Sometimes when working with Japanese documents you may need to remove furigana (sometimes called ‘ruby’) from a block of text. For example, you may be taking furigana-marked source text from Aozora Bunko, but don’t want to include the furigana in some other media. I had this exact problem when working on an E-book of translated Japanese fairy tales.
A Google search for this shows a variety of suggestions, but I couldn’t easily find anything that gave me an end-to-end process. The closest I found was this post that gave a big piece of the puzzle. Here I will be describing a process that leverages that, plus some additional details and explanation.
If you want a sample text to try this process on you can use Rashomon on Aozora bunko here.
One thing you should know when doing this type of work is that there are different types of encoding, and each text editor only supports a subset of those. So when you cut-and-paste between one program and another, things can get converted and pieces of information lost. For example, if we simply cut and paste text from Aozora Bunko directly into Sublime Text 2 (a simple text editor that lacks furigana support), you will see something like this:
Notice the parts I have put in bold (ex: げにん). Those are the furigana that have been separated out from the words and put after them. While you can manually edit this and remove the furigana, that would be pretty tedious for a long document that frequently uses furigana.
So here is the process to remove furigana:
- Copy and paste the text from the original source (ex: Aozora Bunko website) into Microsoft Word. This will retain the furigana in a format similar to how it appeared in your web browser. (Note: I have seen problems when using Safari on Mac to perform this step, and recommend using Chrome.)
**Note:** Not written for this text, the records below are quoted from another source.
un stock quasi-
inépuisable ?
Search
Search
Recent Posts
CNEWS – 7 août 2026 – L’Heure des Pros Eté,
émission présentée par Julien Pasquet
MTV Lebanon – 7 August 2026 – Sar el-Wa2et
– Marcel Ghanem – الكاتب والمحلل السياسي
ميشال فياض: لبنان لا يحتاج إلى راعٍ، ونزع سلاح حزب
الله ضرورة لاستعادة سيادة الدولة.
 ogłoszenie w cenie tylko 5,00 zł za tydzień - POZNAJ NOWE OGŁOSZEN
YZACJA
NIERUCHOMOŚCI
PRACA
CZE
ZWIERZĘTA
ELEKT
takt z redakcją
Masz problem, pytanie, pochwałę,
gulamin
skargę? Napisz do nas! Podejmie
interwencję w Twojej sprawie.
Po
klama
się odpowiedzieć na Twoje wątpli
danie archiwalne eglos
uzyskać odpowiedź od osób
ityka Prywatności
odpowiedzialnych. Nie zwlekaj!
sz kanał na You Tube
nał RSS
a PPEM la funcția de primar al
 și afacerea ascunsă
- Now copy and paste this text from Word into Sublime Text 2 (this may work with other text editors, so if you don’t want to download Sublime Text you can try with another simple text editor). This will give you something like: ある日の暮方の事である。一人の下人 (げにん)が、羅生門(らしょうもん)の下で雨やみを待っていた。Notice how the furigana is now included after the words, but in parenthesis. You may see the furigana actually shifted so it doesn’t match up with the right word, but that won’t prevent this technique from working (you’ll see why in a moment)
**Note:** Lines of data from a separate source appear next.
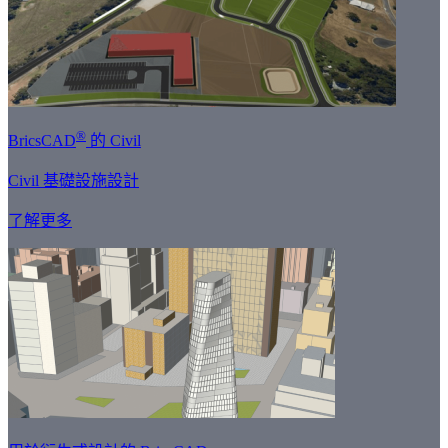
®
BricsCAD
的 Civil
Civil 基礎設施設計
了解更多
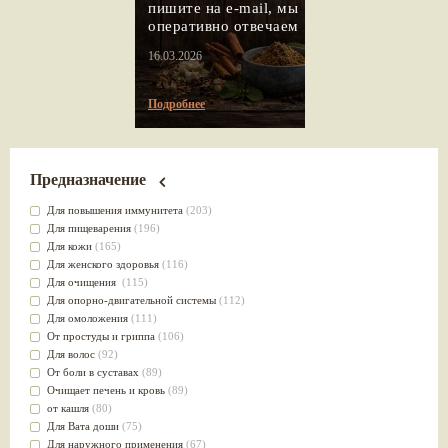
пишите на e-mail, мы
оперативно отвечаем
16.03.2026
Подробнее
Предназначение
Для повышения иммунитета
(203)
Для пищеварения
(196)
Для кожи
(165)
Для женского здоровья
(116)
Для очищения
(115)
Для опорно-двигательной системы
(112)
Для омоложения
(111)
От простуды и гриппа
(106)
Для волос
(92)
От боли в суставах
(89)
Очищает печень и кровь
(89)
от кашля
(80)
Для Вата доши
(75)
Для наружного применения
(67)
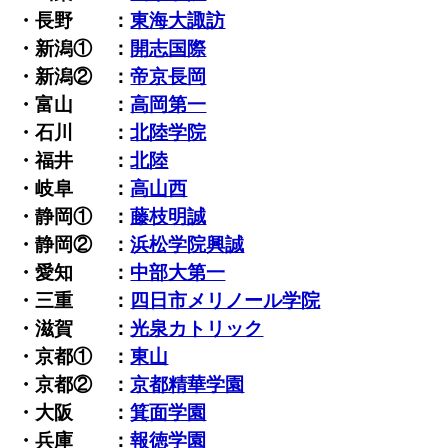
・長野 ：
東海大諏訪
・新潟① ：
開志国際
・新潟② ：
帝京長岡
・富山 ：
高岡第一
・石川 ：
北陸学院
・福井 ：
北陸
・岐阜 ：
高山西
・静岡① ：
藤枝明誠
・静岡② ：
浜松学院興誠
・愛知 ：
中部大第一
・三重 ：
四日市メリノール学院
・滋賀 ：
光泉カトリック
・京都① ：
東山
・京都② ：
京都精華学園
・大阪 ：
箕面学園
・兵庫 ：
報徳学園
- Now copy and paste back into Word. You should now see the parenthesis-enclosed furigana (similar to what you saw in Sublime Text, but different than how you originally saw it in Word).
- The next steps may vary depending on your platform, but I will give the steps for Mac Microsoft Word 2011. In Word, go to Edit->Find->Advanced Find.
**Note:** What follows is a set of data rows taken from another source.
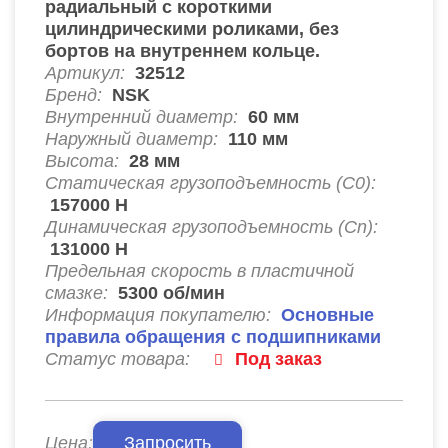
радиальный с короткими
цилиндрическими роликами, без
бортов на внутреннем кольце.
Артикул:
32512
Бренд:
NSK
Внутренний диаметр:
60
мм
Наружный диаметр:
110
мм
Высота:
28
мм
Статическая грузоподъемность (C0):
157000
Н
Динамическая грузоподъемность (Cn):
131000
Н
Предельная скорость в пластичной
смазке:
5300
об/мин
Информация покупателю:
Основные
правила обращения с подшипниками
Статус товара:
Под заказ
Цена:
Запросить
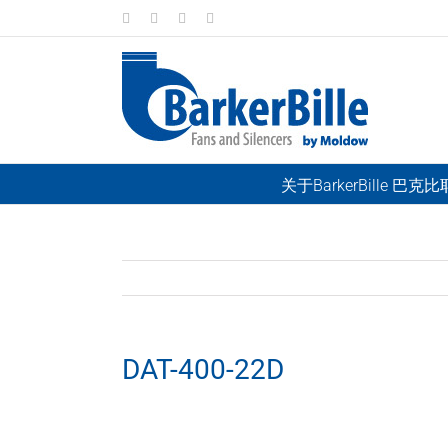
Skip
LinkedIn
Facebook
Instagram
Email
to
content
关于BarkerBille 巴克
DAT-400-22D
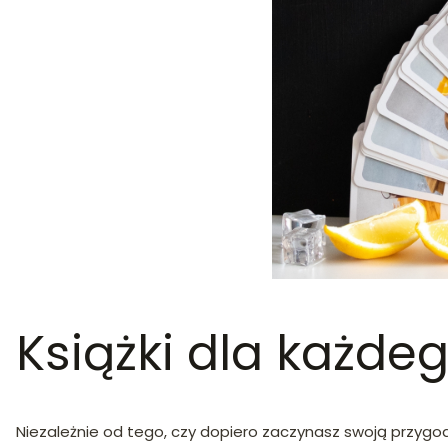
Książki dla każ
Niezależnie od tego, czy dopiero zaczynasz swoją przygodę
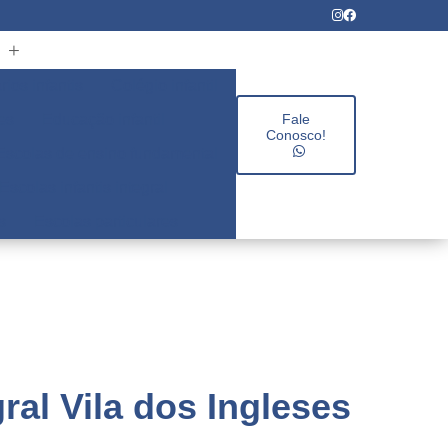
rios infantis
Colégio infantil
es
Educação infantil
Fale
Conosco!
Escolas de ensino fundamental
Escolas infantis integral
s
Escolas particulares
al Vila dos Ingleses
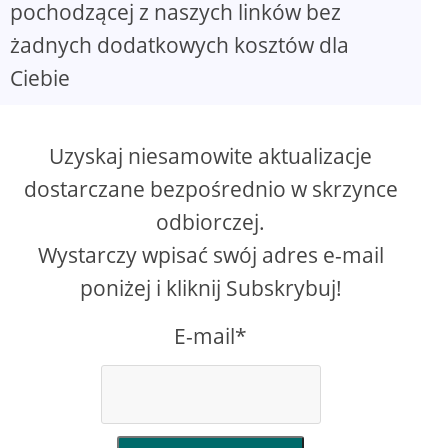
pochodzącej z naszych linków bez
żadnych dodatkowych kosztów dla
Ciebie
Uzyskaj niesamowite aktualizacje
dostarczane bezpośrednio w skrzynce
odbiorczej.
Wystarczy wpisać swój adres e-mail
poniżej i kliknij Subskrybuj!
E-mail*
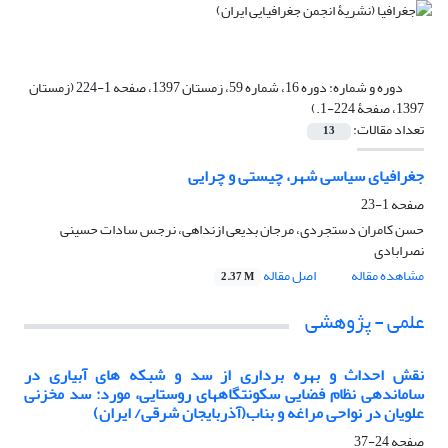
دوره و شماره:
دوره 16، شماره 59، زمستان 1397، صفحه 1-224 (زمستان
1397، صفحۀ 224-1.)
تعداد مقالات:
13
جغرافیای سیاسی شهر، چیستی و چرایی
صفحه
1-23
حسن کامران دستجردی، مرجان بدیعی ازنداهی، نرجس سادات حسینی
نصرابادی
مشاهده مقاله
اصل مقاله
2.37 M
علمی - پژوهشی
نقش احداث و بهره برداری از سد و شبکه های آبیاری در
ساماندهی نظام فضایی سکونتگاههای روستایی، مورد: سد مخزنی
علویان در نواحی مراغه و بناب(آذربایجان شرقی/ ایران)
صفحه
24-37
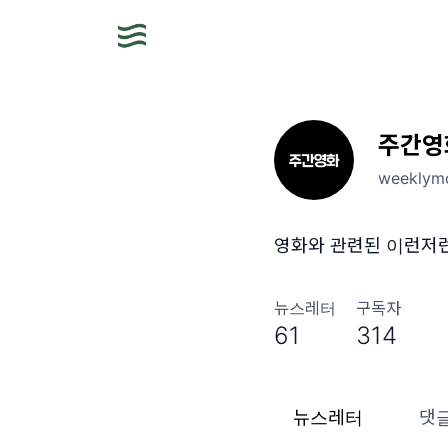
주간영
weeklymo
영화와 관련된 이런저
뉴스레터
구독자
61
314
뉴스레터
댓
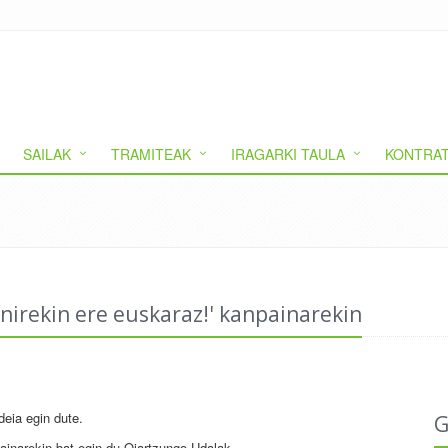
SAILAK
TRAMITEAK
IRAGARKI TAULA
KONTRAT
nirekin ere euskaraz!' kanpainarekin
deia egin dute.
G
ainarekin bat egin du Oiartzungo Udalak.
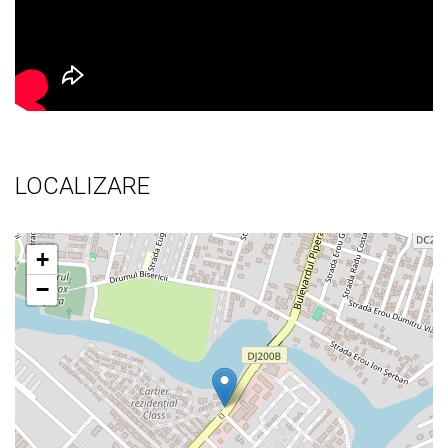
LOCALIZARE
+
−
- Click on the “Replace” button near the top of the window that has opened.
- In the first field (“Find what”) put “\([!)]@\)” (without the double quotes)
- Leave the second field (“Replace with”) blank.
- Click on the little “v” icon on the bottom left part of the window to reveal additional options.
- Select “use wildcards”
- Click on “Replace All”.
- Now the text should have all the furigana removed, for example:
You can now copy this text to any other location you want and the furigana will not reappear.
Please be aware that this process can remove certain types of formatting (italics, bold, etc.) so if the source text has any of those you may have to put them back in manually. Documents with parenthesis (not related to furigana) might also give you problems since they would be erased as part of this process. For texts on Aozora Bunko I generally haven’t had that problem, however.
The version of Word I am using does have a specific menu for adjusting furigana (Format->Asian Layout->Phoenetic Guide). Here you can change the furigana content, font, and even remove the furigana. However, this menu doesn’t allow you to work across the entire document, and trying to remove furigana after selecting a block of text only removes furigana for a single word.
By the way, if you don’t have Word you can use some other text editor that supports search and replace with regular expressions.